:: Your instructions ::
Pull every line containing "фотография" out of the material below.

● ● ●

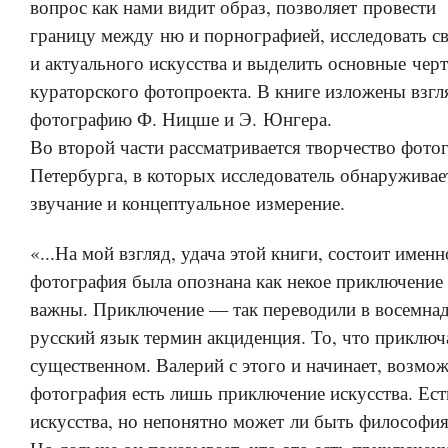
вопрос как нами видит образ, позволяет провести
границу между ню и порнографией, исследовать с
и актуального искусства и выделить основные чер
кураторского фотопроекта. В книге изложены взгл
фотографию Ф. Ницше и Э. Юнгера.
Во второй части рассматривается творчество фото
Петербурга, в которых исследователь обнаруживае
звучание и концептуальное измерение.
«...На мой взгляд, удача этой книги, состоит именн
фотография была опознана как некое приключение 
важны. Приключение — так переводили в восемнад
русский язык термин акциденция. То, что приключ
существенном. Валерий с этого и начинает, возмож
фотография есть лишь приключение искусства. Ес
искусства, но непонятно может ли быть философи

● ● ●

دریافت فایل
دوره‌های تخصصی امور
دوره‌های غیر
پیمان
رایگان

● ● ●

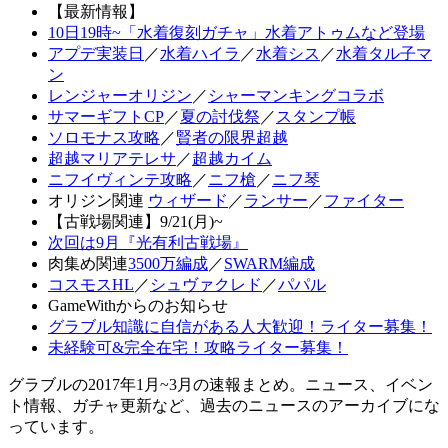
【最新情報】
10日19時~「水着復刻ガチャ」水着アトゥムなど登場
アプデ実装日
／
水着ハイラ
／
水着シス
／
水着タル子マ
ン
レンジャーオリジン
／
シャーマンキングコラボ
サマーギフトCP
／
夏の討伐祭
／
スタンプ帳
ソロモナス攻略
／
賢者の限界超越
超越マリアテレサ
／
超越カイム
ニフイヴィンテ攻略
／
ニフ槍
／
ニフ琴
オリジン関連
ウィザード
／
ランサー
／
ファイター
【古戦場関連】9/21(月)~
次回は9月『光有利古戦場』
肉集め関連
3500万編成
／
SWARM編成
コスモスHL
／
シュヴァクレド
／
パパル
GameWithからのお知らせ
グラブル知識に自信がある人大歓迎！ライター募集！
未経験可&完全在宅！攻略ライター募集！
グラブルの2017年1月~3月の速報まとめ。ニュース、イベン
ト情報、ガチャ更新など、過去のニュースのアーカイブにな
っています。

● ● ●

:: Result of the exercise ::
фотография была опознана как некое приключение 
фотография есть лишь приключение искусства. Ес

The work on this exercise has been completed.